Many studies have been carried out on liquid flow and sloshing characteristics that happened in the tank. The main methods are the quasi-static (QS) method and the experimental method. The cargo’s static moment at a specified point on a tank vehicle can be approximated by calculating the transient C.G. of the liquid in the tank. Then, the liquid sloshing effect on tank walls can be analysed. It is convenient and simple to obtain liquid sloshing force using the QS method. However, the analysis results have poor accuracy [7-9]. The experimental method, by building a test platform or using test tank vehicles, liquid sloshing phenomenon can be observed and relevant parameters can be monitored by reproducing liquid sloshing [10-11].
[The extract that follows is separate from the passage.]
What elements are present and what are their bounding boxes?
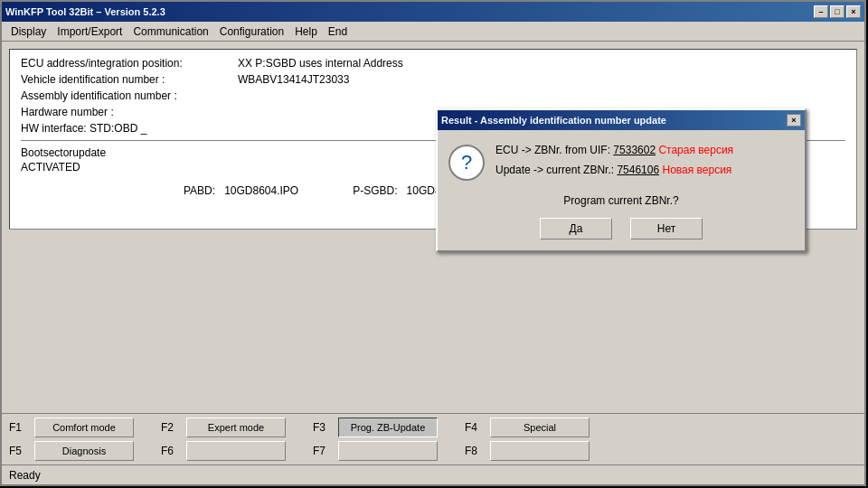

In a word, QS method is simple and intuitive and can be used for approximate calculation, but the accuracy is not high. The equivalent mechanical model in the impact of liquid in the tank was more accurate than the QS method. When the liquid impact is large amplitude, the study should be nonlinear coupled with liquid shock. Thus, the aim of this study is to 1) establish liquid free surface equation of motion, 2) set up model of liquid sloshing force and moment caused by nonlinear excitation, two models coupling to take simulate result, could be real reaction tank liquid sloshing situation.

2. The theoretical model

2.1. The free-surface equilibrium formulation of the liquid within a tank

The elliptical tanks overturning moment for liquid goods is caused by lateral and vertical displacement, those are the potential influencing factors of the vehicle roll. Steady state shifting of the liquid cargo C.G. has been modelled by different approaches, including geometrical modelling and experimental methods [11]. We would like to solve the equation of the elliptical cross section mass centre of the tank. Elliptical tank under a steady lateral acceleration field as shown in Fig. 1. The Angle is the $\phi$ between the horizontal direction and the free surface, changed the range is 0 to 90°, that is above 30° belongs to large amplitude.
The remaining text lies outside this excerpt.